XDM Text Serialization

NOTE: This page is currently a work in progress, it is not complete and is available currently for collaboration purposes only.

A proposal for text serialization of XDM for purposes of data interchange and interoperability.

Abstract

The XQuery 1.0 and XPath 2.0 Data Model (XDM) references a Serialization format for XDM. This format was intended to serialize either full XML Documents, or Parsed External Entities. If given arbitrary XDM, the result can not be reconstructed into the original XDM. In particular, for purposes of data interchange, the losses are severe; sequences are "normalized" into a single rooted XML tree, adjacent atomic values are concatenated and type information is discarded.

This proposal is to define a common format for serializing XDM data for purposes of data interchange and interoperability preserving more of the XDM information.

Intent

The intent of this specification is to provide a common format for interchange of data between XML tools which produce and consume XDM data. Examples of XML tools which produce or consume XDM data include XPath (2.0), XSLT , XQuery, but also include other tools such as XProc, xmlsh and countless custom written programs using the XDM data model.

In current implementations there is no standard model for XDM data either within the same environment and language, or across languages and environements. For example, suppose an XQuery operation produces a sequence and it is desired to provide that sequence as a parameter to XSLT transformation, there is no standardized way to exchange the data. In practice in order to accomplish this, either the same vendor tools must be used within the same language and process, or the results must be serialized in a proprietary format and reconstituted in the target using the same proprietary format. Even with the same vendors implementations interchange is not always easy due to differences in internal data formats , languages, or transferring data across process or machine boundaries.

The existing text serialization for XDM proposal XDM is inadequate for data interchange.

Sequences are transformed into a single rooted XML tree.
Adjacent atomic values are converted to text and concatenated.
Type information of parentless atomic values is discarded.
Parentless attributes are not serialized.
The distinction between element and document is lost.
The empty sequence () and the empty string "" are serialized identically.

These and other limitations make the existing XDM serialization proposal unsuitable for data interchange.

This proposal provides for a standard serialization format so that XDM data can be interchanged across tools, vendors, languages, environments and machines while maintaining most of the original XDM information.

Definitions

For the purposes of this document the following definitions apply

XDM XQuery 1.0 and XPath 2.0 Data Model
XDM Tool A program, module, function or API which can produce or consume XDM Data in some form.
XDM Consumer An XDM Tool which can consume XDM data (e.g as context item, parameters, external variables).
XDM Producer An XDM Tool which can produce XDM data (e.g as a query result, result document, return value)
Environment An instance of the runtime of a single language with native language types, typically a single process.
XDM data An instance of the XDM Data Model
XDM Stream An representation of a single instance of XDM data (a sequence zero or more items) as a sequence of characters (Unicode codepoints).

Goals

This proposal expresses multiple goals, not all of which may be possible to achieve.

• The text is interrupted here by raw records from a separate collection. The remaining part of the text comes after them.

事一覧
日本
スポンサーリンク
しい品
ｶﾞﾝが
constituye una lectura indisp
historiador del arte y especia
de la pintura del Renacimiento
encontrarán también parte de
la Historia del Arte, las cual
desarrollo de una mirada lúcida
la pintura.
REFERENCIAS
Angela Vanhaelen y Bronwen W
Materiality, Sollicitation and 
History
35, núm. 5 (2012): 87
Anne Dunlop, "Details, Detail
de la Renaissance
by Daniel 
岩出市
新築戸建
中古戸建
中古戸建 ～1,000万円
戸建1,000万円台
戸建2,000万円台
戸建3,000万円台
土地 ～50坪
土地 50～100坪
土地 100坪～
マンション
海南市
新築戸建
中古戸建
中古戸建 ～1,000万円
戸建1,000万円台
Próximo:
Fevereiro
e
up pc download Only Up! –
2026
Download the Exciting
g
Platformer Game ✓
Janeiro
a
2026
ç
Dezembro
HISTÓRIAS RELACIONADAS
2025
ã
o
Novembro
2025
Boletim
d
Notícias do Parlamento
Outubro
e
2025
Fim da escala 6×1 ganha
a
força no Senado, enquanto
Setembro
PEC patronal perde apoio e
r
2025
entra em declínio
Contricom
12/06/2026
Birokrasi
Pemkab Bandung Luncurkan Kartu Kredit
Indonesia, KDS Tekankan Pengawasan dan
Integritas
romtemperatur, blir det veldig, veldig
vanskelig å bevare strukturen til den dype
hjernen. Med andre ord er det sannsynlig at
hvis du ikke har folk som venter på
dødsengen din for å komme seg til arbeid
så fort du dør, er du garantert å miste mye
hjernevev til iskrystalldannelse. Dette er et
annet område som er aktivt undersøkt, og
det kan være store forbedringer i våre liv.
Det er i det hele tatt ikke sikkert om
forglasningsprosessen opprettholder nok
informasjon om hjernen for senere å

The use cases describe concrete examples of many of the goals, while this summary provides the intent.

A common text representation of XDM data preserving as much of the XDM model as reasonable including
- Individuality of sequence items.
- Types of atomic items.
- Parentless attributes.
- Support for all seven types of XDM nodes [document, element, attribute, text, namespace, processing instruction, and comment.]
A representation that can be easily implemented using existing vendors XML technology.

Some purposes for which this format could be used include

Exchange of XDM data between XDM Tools in different environments
Exchange of XDM data between XDM Tools from different vendors in the same environment
Exchange of XDM data between XDM Tools from the same vendor in the same environment where it is difficult to preserve the vendors native data structure
Exchange of XDM data between XDM Tools and tools which are not XDM capable, or with limited XDM capability.
Provide a human readable and editable format of XDM data
Output of XDM data from test cases using XDM Tools with the purposes of validation and compare
A format for use in XML Pipeline Processors so that steps can be implemented by different vendors or in different languages.
Incremental appending of XDM data to a file or stream without having to go back and rewrite or remove end markers.
Incremental reading of XDM data. Each item in the sequence should be readable or skipped without consuming the entire stream.

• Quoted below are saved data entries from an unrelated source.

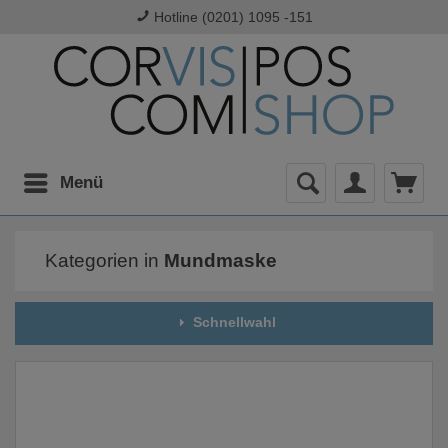
Hotline (0201) 1095 -151
Menü
Kategorien in
Mundmaske
Schnellwahl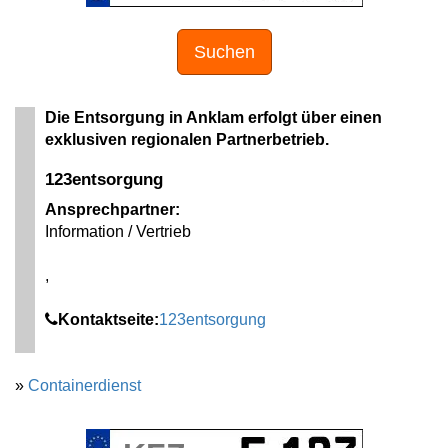
Suchen
Die Entsorgung in Anklam erfolgt über einen
exklusiven regionalen Partnerbetrieb.
123entsorgung
Ansprechpartner:
Information / Vertrieb
,
Kontaktseite:
123entsorgung
»
Containerdienst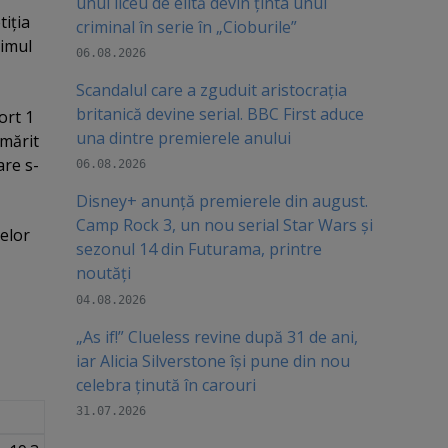
unui liceu de elită devin ținta unui
tiţia
criminal în serie în „Cioburile”
rimul
06.08.2026
Scandalul care a zguduit aristocrația
britanică devine serial. BBC First aduce
ort 1
una dintre premierele anului
rmărit
are s-
06.08.2026
Disney+ anunță premierele din august.
Camp Rock 3, un nou serial Star Wars și
melor
sezonul 14 din Futurama, printre
noutăți
04.08.2026
„As if!” Clueless revine după 31 de ani,
iar Alicia Silverstone își pune din nou
celebra ținută în carouri
31.07.2026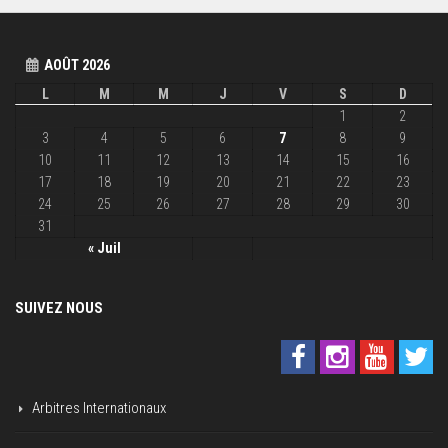
AOÛT 2026
L
M
M
J
V
S
D
1
2
3
4
5
6
7
8
9
10
11
12
13
14
15
16
17
18
19
20
21
22
23
24
25
26
27
28
29
30
31
« Juil
SUIVEZ NOUS
Arbitres Internationaux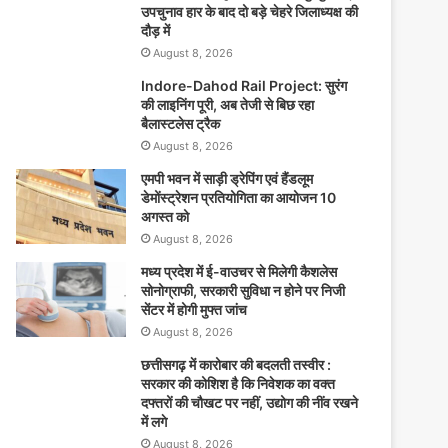
उपचुनाव हार के बाद दो बड़े चेहरे जिलाध्यक्ष की
दौड़ में
August 8, 2026
Indore-Dahod Rail Project: सुरंग
की लाइनिंग पूरी, अब तेजी से बिछ रहा
बैलास्टलेस ट्रैक
August 8, 2026
एमपी भवन में साड़ी ड्रेपिंग एवं हैंडलूम
डेमोंस्ट्रेशन प्रतियोगिता का आयोजन 10
अगस्त को
August 8, 2026
मध्य प्रदेश में ई-वाउचर से मिलेगी कैशलेस
सोनोग्राफी, सरकारी सुविधा न होने पर निजी
सेंटर में होगी मुफ्त जांच
August 8, 2026
छत्तीसगढ़ में कारोबार की बदलती तस्वीर :
सरकार की कोशिश है कि निवेशक का वक्त
दफ्तरों की चौखट पर नहीं, उद्योग की नींव रखने
में लगे
August 8, 2026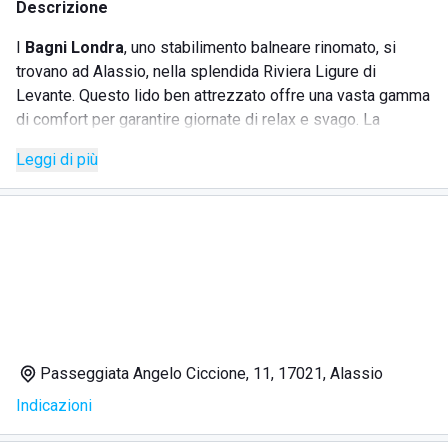
Descrizione
I
Bagni Londra
, uno stabilimento balneare rinomato, si
trovano ad Alassio, nella splendida Riviera Ligure di
Levante. Questo lido ben attrezzato offre una vasta gamma
di comfort per garantire giornate di relax e svago. La
struttura, recentemente ristrutturata, dispone di una
Leggi di più
bellissima spiaggia dove il distanziamento è garantito
grazie allo spazio tra lettini e ombrelloni. Presso i Bagni
Londra, gli ospiti possono usufruire di vari servizi che
assicurano un soggiorno piacevole e confortevole.
SERVIZI
Docce calde e cabine private
Passeggiata Angelo Ciccione, 11, 17021, Alassio
Spogliatoio e toilette per diversamente abili
Indicazioni
Connessione Wi-Fi gratuita
Deposito per gonfiabili e box per oggetti di valore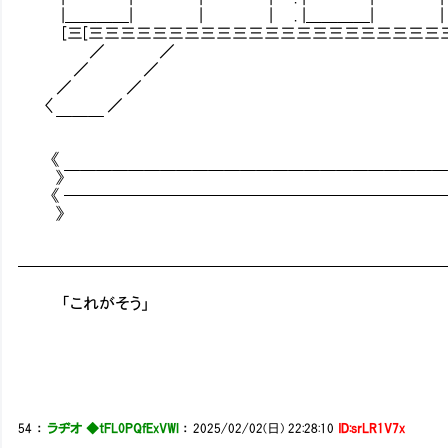
|＿＿＿＿| | | . |＿＿＿＿| | 
[三[三三三三三三三三三三三三三三三三三三
／ ／
／ ／
／ ／
〈 ／
￣￣￣
《
》￣￣￣￣￣￣￣￣￣￣￣￣￣￣￣￣￣￣￣￣￣￣￣￣￣￣
《 ────────────────────────
》
━━━━━━━━━━━━━━━━━━━━━━━━━━
「これがそう」
54
：
ラヂオ ◆tFL0PQfExVWl
：
2025/02/02(日) 22:28:10
ID:srLR1V7x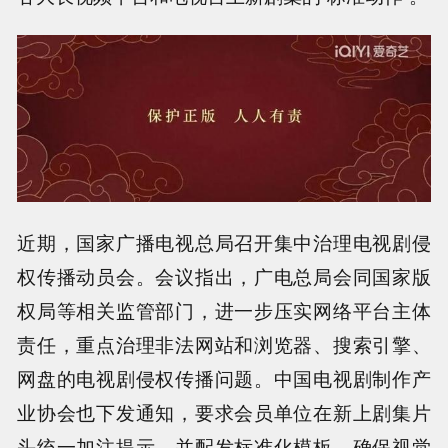
近期，国家广播电视总局召开集中治理电视剧侵
权传播动员会。会议指出，广电总局会同国家版
权局等相关监管部门，进一步压实网络平台主体
责任，重点治理非法网站和浏览器、搜索引擎、
网盘的电视剧侵权传播问题。中国电视剧制作产
业协会也下发通知，要求会员单位在新上剧集片
头统一加注提示，并配发标准化模板，确保视觉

XDM Information Preserved and Lost

Preserving all of the information in the XDM is very difficult, and likely why a serialization model for XDM has not been specified. This proposal recognizes that not all XDM information is equally important. In the context of the Use Cases, and with the goals of reasonable implementation with existing vendor libraries this proposal aims at preserving some XDM information at the expense of others.

XDM Information preserved

The XDM Model defines values as a sequence of zero or more items. Each item is one of the following types

Atomic Type
Node type
- document, element,attribute, text, namespace, processing , instruction, comment.

Each type has a value. Atomic types have string values, and node types have XML values.

An XDM serialization format should preserve the following attributes

Sequences
- Sequences should not be normalized. Sequences should preserve the individuality, count and type of items. Adjacent atomic item should not be concatenated (normalized).
Atomic Types and values for parentless atomic types
- Atomic types are preserved with the expanded QName for the type and the string value
Nodes
- Nodes values are preserved for each 7 of the XDM Node types

Serialized XDM will retain information about the descendants of nodes in the sequence being serialized, but it will not retain information about their ancestors.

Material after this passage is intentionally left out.